Key values and practices stand out in the scriptures surrounding New Testament local church life, church leadership, and church planting. What was local church life like? How did local church leadership function? How was it that churches seemed able to fruitfully work together on mission in new areas beyond their initial localities?  How can we apply these lessons in our churches today?

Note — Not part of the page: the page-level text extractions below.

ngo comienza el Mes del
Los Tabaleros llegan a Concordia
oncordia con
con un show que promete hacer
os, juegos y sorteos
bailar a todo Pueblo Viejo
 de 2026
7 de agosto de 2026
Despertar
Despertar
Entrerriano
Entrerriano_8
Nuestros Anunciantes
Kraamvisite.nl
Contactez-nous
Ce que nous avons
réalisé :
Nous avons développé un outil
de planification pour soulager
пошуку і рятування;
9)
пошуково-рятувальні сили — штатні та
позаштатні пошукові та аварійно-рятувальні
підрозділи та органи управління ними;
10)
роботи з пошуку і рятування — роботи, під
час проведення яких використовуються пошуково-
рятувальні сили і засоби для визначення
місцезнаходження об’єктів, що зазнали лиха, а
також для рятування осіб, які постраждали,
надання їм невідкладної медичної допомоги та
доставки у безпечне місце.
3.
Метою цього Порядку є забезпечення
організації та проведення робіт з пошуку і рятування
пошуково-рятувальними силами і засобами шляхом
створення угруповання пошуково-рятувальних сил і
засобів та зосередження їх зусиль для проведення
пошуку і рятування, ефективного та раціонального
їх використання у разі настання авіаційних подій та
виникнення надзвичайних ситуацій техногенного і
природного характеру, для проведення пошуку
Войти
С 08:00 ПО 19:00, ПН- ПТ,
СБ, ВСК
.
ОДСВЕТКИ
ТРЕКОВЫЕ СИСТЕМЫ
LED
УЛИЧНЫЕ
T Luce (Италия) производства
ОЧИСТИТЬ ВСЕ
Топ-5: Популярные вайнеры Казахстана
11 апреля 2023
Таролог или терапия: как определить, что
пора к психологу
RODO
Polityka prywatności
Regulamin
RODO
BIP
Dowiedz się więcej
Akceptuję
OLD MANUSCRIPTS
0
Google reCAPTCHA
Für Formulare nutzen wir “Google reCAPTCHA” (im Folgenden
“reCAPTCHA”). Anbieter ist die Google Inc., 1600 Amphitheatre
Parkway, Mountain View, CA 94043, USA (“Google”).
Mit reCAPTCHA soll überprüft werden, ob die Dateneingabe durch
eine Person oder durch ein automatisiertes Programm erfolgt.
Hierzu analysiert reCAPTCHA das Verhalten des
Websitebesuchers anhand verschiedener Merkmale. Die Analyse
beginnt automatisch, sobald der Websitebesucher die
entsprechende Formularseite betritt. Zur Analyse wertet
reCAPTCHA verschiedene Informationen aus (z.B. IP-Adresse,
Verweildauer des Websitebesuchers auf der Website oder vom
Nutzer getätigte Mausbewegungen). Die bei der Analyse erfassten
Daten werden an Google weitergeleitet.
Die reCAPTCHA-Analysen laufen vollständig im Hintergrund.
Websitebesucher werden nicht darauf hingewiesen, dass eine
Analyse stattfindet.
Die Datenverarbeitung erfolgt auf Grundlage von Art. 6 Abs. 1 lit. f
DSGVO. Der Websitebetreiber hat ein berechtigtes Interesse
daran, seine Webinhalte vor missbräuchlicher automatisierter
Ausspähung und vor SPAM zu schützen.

Jon Beardon and the team working with him at Relational Mission will lead this Network exploring how we can make a diligent attempt in our generation at the implementation of New Testament values in local church life, church leadership, and church planting. This Network will aim to explore values, principles, and practices found in various biblical passages for those involved in senior leadership within a local church and for those leading or seeking to build networks of churches.  Following collective times looking at the Scriptures, the themes raised will be further discussed and explored through group work, Q&A, case studies, etc. Prior preparation will be set for all applicants.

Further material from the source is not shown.